The JAK pathway involves the expression of cytokines, which are related to cell proliferation and inflammation, eventually leading to autoimmune disorders (108). The IL-23/IL-17 axis, a major regulator in the SpA immune system, could be partially controlled by the JAK signaling pathway (109). Tofacitinib is a first-in-class JAK inhibitor that targets JAK1, JAK3, and to a lesser degree JAK2(110). It interferes with cytokine-induced signal transduction, leading to abnormal immune responses (111). Tofacitinib is generally effective in AS due to its targeting of other JAK proteins (112). Nevertheless, clinical trials for JAK2-specific inhibitors are also required (113). Upadacitinib is also a JAK inhibitor that targets JAK1 selectively (114). It has recently been studied in patients with AS who are unresponsive or intolerant to NSAIDs, as part of the SELECT-AXIS 1 clinical trial (115). However, there was a report that JAK inhibitors increase the possibility of thrombosis; therefore, further data to assess the risk is needed (116).

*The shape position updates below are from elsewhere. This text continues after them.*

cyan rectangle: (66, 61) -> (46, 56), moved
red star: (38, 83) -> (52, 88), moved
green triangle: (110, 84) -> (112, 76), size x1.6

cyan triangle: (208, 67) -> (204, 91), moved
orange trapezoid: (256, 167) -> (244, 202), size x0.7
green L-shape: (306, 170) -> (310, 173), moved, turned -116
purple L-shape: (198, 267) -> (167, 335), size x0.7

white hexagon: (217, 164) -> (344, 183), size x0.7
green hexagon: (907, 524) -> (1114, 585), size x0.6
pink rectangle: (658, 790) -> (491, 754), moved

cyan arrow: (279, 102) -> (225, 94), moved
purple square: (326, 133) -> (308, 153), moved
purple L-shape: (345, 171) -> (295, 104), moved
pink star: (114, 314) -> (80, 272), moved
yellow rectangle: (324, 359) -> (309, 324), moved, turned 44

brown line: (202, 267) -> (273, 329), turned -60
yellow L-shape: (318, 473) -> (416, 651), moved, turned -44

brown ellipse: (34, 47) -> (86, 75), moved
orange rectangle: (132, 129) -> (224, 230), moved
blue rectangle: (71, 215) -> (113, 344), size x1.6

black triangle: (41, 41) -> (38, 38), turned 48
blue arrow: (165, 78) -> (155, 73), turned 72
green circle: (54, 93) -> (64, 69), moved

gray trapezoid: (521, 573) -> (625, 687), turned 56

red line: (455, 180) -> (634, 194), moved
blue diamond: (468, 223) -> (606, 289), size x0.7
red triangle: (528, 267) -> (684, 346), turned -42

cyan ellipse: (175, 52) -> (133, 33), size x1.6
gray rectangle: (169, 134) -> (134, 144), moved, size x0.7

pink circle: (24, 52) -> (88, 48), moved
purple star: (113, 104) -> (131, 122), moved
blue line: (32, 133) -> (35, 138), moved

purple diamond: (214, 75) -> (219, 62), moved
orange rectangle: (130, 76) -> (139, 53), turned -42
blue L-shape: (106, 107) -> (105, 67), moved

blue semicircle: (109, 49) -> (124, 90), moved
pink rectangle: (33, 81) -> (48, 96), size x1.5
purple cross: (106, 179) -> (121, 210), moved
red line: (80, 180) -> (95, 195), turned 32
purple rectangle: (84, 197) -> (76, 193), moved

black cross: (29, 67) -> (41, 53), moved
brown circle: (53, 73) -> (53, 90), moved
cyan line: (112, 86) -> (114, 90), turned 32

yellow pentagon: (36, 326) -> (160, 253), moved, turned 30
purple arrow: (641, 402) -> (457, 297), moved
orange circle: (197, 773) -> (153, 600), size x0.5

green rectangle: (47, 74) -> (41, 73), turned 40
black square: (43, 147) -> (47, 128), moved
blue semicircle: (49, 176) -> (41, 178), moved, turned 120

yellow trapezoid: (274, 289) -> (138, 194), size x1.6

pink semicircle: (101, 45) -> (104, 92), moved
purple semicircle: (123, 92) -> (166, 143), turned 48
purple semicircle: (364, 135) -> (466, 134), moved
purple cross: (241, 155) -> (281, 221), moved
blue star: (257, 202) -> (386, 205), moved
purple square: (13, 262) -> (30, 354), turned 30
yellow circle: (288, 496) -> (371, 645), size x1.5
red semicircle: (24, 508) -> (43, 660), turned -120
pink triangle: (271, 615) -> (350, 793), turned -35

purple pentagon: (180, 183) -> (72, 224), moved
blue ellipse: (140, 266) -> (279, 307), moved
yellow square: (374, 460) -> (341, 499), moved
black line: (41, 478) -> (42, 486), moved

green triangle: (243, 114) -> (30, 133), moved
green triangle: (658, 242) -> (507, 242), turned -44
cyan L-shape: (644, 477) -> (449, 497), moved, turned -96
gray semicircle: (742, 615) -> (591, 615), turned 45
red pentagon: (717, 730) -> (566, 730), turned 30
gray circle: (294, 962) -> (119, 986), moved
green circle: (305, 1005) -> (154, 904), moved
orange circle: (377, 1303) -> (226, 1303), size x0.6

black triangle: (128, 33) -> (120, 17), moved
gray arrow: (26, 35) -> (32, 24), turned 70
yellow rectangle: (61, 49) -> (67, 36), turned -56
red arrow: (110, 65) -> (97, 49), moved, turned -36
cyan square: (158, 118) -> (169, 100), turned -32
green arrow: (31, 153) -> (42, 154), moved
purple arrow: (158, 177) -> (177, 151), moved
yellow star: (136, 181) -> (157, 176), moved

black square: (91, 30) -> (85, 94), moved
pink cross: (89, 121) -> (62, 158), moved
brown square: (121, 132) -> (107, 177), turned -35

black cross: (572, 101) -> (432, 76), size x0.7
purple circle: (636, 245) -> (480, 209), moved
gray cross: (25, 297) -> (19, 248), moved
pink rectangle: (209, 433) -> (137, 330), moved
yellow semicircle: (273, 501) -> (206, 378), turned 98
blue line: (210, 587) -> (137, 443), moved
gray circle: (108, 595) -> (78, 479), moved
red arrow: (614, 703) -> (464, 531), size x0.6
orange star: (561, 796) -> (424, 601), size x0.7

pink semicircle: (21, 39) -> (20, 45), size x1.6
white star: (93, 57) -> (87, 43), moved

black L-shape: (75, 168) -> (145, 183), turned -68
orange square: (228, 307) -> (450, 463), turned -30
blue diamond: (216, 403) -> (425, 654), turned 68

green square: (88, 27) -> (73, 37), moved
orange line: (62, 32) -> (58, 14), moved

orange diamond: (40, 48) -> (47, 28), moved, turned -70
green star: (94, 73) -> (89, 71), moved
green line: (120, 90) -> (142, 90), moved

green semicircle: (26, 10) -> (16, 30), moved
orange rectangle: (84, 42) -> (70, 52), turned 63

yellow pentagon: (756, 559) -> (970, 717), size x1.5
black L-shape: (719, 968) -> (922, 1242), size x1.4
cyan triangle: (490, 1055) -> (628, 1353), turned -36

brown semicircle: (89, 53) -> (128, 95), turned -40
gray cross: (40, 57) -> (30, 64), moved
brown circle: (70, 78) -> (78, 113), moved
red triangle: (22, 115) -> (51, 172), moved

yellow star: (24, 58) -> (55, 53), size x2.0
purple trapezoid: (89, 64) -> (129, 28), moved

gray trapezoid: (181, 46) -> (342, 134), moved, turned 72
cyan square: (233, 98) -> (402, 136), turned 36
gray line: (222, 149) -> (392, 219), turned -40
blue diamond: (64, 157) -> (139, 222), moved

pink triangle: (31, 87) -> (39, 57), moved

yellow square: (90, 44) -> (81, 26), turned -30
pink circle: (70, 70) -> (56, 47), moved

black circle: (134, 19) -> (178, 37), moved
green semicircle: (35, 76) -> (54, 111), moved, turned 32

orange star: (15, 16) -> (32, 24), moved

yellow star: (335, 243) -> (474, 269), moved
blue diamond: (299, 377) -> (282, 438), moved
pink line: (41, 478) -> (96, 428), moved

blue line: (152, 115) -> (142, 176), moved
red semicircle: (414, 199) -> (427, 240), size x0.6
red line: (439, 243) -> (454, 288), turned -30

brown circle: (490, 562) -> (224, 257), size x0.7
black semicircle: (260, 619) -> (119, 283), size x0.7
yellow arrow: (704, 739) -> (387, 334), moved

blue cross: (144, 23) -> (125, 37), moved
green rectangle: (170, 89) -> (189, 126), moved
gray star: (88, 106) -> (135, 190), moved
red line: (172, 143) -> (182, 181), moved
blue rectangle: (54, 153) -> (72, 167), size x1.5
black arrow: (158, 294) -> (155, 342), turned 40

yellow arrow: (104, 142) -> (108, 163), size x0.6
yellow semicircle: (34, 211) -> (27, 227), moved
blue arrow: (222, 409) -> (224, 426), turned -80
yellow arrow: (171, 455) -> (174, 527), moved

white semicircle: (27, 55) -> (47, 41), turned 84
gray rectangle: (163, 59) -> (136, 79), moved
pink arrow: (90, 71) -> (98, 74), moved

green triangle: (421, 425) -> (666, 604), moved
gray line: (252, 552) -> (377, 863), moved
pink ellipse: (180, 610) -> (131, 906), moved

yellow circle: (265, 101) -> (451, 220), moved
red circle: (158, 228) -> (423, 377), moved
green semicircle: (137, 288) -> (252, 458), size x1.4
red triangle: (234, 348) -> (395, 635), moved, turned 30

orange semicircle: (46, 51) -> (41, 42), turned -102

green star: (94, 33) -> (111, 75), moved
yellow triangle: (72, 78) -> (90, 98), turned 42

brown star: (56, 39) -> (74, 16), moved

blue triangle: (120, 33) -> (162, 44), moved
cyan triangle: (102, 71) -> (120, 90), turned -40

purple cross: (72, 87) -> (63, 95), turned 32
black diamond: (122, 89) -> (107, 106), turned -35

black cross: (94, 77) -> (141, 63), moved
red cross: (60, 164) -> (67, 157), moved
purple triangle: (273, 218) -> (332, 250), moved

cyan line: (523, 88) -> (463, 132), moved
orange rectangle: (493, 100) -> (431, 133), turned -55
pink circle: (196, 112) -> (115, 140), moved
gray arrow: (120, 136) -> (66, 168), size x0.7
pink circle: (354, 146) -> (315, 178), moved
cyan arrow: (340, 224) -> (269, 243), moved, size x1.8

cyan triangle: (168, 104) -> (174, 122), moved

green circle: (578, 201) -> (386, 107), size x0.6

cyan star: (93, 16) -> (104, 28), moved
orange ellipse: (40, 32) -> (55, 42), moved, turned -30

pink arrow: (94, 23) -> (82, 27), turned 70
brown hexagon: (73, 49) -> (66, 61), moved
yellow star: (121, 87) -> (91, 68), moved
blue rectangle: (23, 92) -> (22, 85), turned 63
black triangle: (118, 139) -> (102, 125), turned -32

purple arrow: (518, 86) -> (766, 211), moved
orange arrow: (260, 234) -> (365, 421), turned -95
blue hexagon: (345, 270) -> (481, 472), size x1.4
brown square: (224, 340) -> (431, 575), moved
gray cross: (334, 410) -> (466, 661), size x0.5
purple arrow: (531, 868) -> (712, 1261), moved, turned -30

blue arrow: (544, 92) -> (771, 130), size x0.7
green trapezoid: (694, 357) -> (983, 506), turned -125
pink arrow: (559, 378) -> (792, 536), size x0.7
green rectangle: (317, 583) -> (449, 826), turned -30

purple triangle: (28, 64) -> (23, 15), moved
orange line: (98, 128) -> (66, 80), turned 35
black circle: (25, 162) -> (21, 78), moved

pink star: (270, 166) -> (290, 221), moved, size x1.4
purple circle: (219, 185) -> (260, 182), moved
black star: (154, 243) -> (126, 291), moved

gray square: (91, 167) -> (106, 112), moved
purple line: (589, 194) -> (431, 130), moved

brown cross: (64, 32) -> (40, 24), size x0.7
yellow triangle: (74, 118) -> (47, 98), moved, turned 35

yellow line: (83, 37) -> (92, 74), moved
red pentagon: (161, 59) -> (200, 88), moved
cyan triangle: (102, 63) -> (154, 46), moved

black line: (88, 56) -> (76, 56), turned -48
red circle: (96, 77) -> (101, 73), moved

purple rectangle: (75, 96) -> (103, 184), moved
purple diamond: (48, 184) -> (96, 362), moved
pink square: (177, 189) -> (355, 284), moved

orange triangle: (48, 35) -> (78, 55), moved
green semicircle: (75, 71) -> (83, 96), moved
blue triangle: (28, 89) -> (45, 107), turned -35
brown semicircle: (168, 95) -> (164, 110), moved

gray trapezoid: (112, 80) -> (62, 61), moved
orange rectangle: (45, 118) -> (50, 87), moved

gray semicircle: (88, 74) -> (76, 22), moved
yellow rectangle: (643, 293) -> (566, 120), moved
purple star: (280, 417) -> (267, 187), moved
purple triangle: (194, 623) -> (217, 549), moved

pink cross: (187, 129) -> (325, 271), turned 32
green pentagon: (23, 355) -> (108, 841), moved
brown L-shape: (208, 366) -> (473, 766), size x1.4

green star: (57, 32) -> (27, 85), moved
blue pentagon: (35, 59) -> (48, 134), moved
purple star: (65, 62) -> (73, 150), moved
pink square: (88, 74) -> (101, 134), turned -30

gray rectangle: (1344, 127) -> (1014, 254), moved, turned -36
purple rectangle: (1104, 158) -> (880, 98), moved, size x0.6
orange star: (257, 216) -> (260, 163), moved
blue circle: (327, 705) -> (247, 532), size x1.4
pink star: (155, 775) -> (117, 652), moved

To date, drug therapy has been considered as a main treatment for AS; however, there have been several adverse effects and inconveniences to using these medications due to their long-term use and cost (18,117). In particular, long-term use of these drugs can lead to GI, cardiovascular, and renal complications (118,119). In addition, their high cost is a critical obstacle, as these treatments are generally unaffordable for most patients (117). For that reason, alternative and complementary therapies may represent a viable option due to their safety and cost-effectiveness in treating AS. However, they are not included in the official standard treatment guidelines (120). International articles regarding alternative and complementary treatments for AS were collected from the PubMed (https://pubmed.ncbi.nlm.nih.gov) and Google Scholar (https://scholar.google.com). The keywords included ‘ankylosing spondylitis’, ‘spondyloarthropathy’, ‘oriental medicine’, ‘herbs’ and ‘therapy’. In this section, efficacious remedies for treating AS are introduced.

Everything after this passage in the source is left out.